Defendant also argues that the statements were not made voluntarily, having been induced by the threat that defendant's wife could be taken to jail and the ultimate promise that she would not be taken to jail. See in this connection OCGA 24-3-50
which provides: "To make a confession admissible, it must have been made voluntarily, without being induced by another by the slightest hope of benefit or remotest fear of injury."
Defendant's statements were not induced by a threat made to defendant's wife in violation of OCGA 24-3-50
. On the contrary, when Officer Woods informed defendant's wife that she was subject to arrest for giving a false name, she was merely stating a "truism." (Having come across two valid driver's licenses with pictures of defendant's wife and two different names, the officer did not know which name was legitimate.) Accordingly, OCGA 24-3-50
is inapplicable. Copeland v. State, 162 Ga. App. 398
, 400 (291 SE2d 560
). See Robinson v. State, 180 Ga. App. 43
, 51 (6) (348 SE2d 662
), reversed on other grounds in 256 Ga. 564 (350 SE2d 464)
Likewise, it cannot be said that defendant's statements were induced by hope of benefit in violation of OCGA 24-3-50
. Any benefit to be derived by the hope that defendant's wife would not be taken to jail was purely collateral. See Patrick v. State, 169 Ga. App. 302 (312 SE2d 385)

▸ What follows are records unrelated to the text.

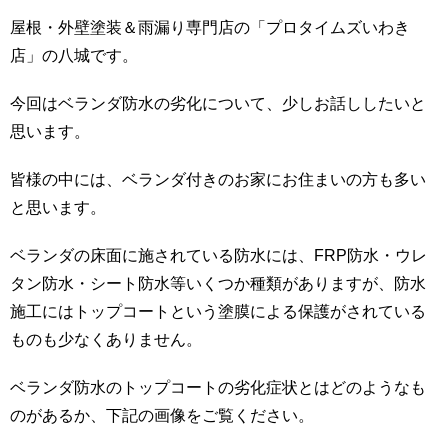
屋根・外壁塗装＆雨漏り専門店の「プロタイムズいわき
店」の八城です。
今回はベランダ防水の劣化について、少しお話ししたいと
思います。
皆様の中には、ベランダ付きのお家にお住まいの方も多い
と思います。
ベランダの床面に施されている防水には、FRP防水・ウレ
タン防水・シート防水等いくつか種類がありますが、防水
施工にはトップコートという塗膜による保護がされている
ものも少なくありません。
ベランダ防水のトップコートの劣化症状とはどのようなも
のがあるか、下記の画像をご覧ください。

, affirmed in 252 Ga. 509 (314 SE2d 909)
. It did not contemplate the hope of lighter punishment. See Wesley v. State, 177 Ga. App. 877
, 879 (4), 880 (341 SE2d 507
). And it did not, therefore, render the statements inadmissible. OCGA 24-3-51
The trial court did not err in ruling that the incriminating statements made by defendant were voluntary and admissible. Defendant's arguments to the contrary are not meritorious.
2. Defendant asserts the motion to suppress should have been granted because the search of the van was not within the curtilage of the apartment. See United States v. Stanley, 597 F2d 866 (4th Cir. 1979). This assertion misses the mark. The police did not search the van under the aegis of a warrant. Rather, they searched the van with the consent of defendant. And that consent was given freely and voluntarily. It cannot be said, therefore, that the search of the van was invalid. Lombardo v. State, 187 Ga. App. 440
, 441 (3) (370 SE2d 503
); Mayfield v. State, 186 Ga. App. 233 (366 SE2d 836)
Relying upon Radowick v. State, 145 Ga. App. 231 (244 SE2d 346)
, defendant also argues that the consent to search the van was obtained by coercion because he was detained "an inordinate period of time." Id. at 242. We disagree. Under the circumstances of this case, we find the duration of the search and defendant's detention to be reasonable. See OCGA 17-5-28
. After all, cocaine is a substance which is concealed easily. It cannot be said that a two-and-a-half hour search for such a substance in an apartment is unreasonable on its face.
The trial court did not err in denying defendant's motion to suppress evidence.